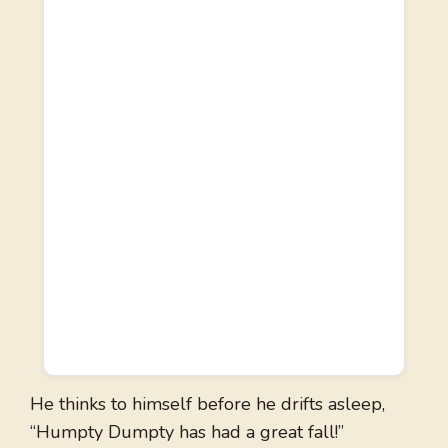
He thinks to himself before he drifts asleep,
“Humpty Dumpty has had a great fall!”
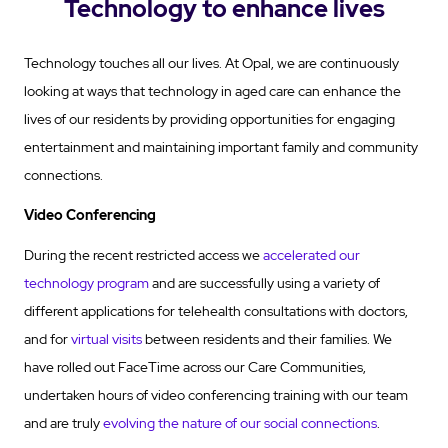
Technology to enhance lives
Technology touches all our lives. At Opal, we are continuously
looking at ways that technology in aged care can enhance the
lives of our residents by providing opportunities for engaging
entertainment and maintaining important family and community
connections.
Video Conferencing
During the recent restricted access we
accelerated our
technology program
and are successfully using a variety of
different applications for telehealth consultations with doctors,
and for
virtual visits
between residents and their families. We
have rolled out FaceTime across our Care Communities,
undertaken hours of video conferencing training with our team
and are truly
evolving the nature of our social connections
.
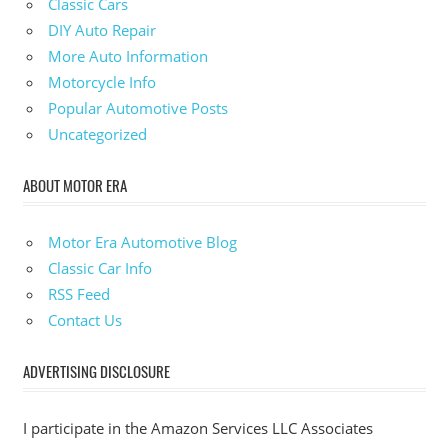
Classic Cars
DIY Auto Repair
More Auto Information
Motorcycle Info
Popular Automotive Posts
Uncategorized
ABOUT MOTOR ERA
Motor Era Automotive Blog
Classic Car Info
RSS Feed
Contact Us
ADVERTISING DISCLOSURE
I participate in the Amazon Services LLC Associates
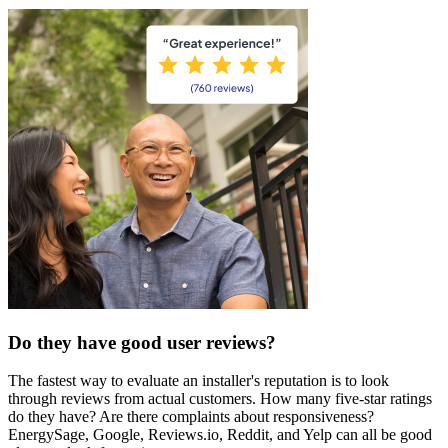
Do they have good user reviews?
The fastest way to evaluate an installer's reputation is to look
through reviews from actual customers. How many five-star ratings
do they have? Are there complaints about responsiveness?
EnergySage, Google, Reviews.io, Reddit, and Yelp can all be good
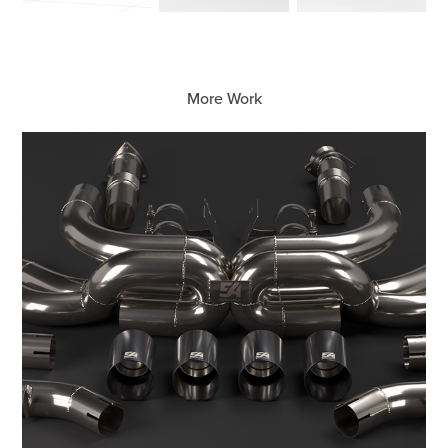
More Work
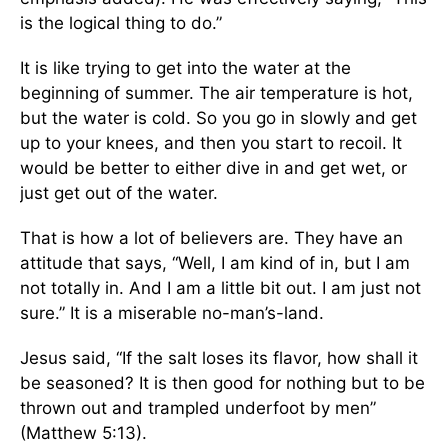
is the logical thing to do.”
It is like trying to get into the water at the
beginning of summer. The air temperature is hot,
but the water is cold. So you go in slowly and get
up to your knees, and then you start to recoil. It
would be better to either dive in and get wet, or
just get out of the water.
That is how a lot of believers are. They have an
attitude that says, “Well, I am kind of in, but I am
not totally in. And I am a little bit out. I am just not
sure.” It is a miserable no-man’s-land.
Jesus said, “If the salt loses its flavor, how shall it
be seasoned? It is then good for nothing but to be
thrown out and trampled underfoot by men”
(Matthew 5:13).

———

◆ Problem description ◆
Where a line in the material contains "connections", copy that line.

◆ Solved problem ◆
connections.
evolving the nature of our social connections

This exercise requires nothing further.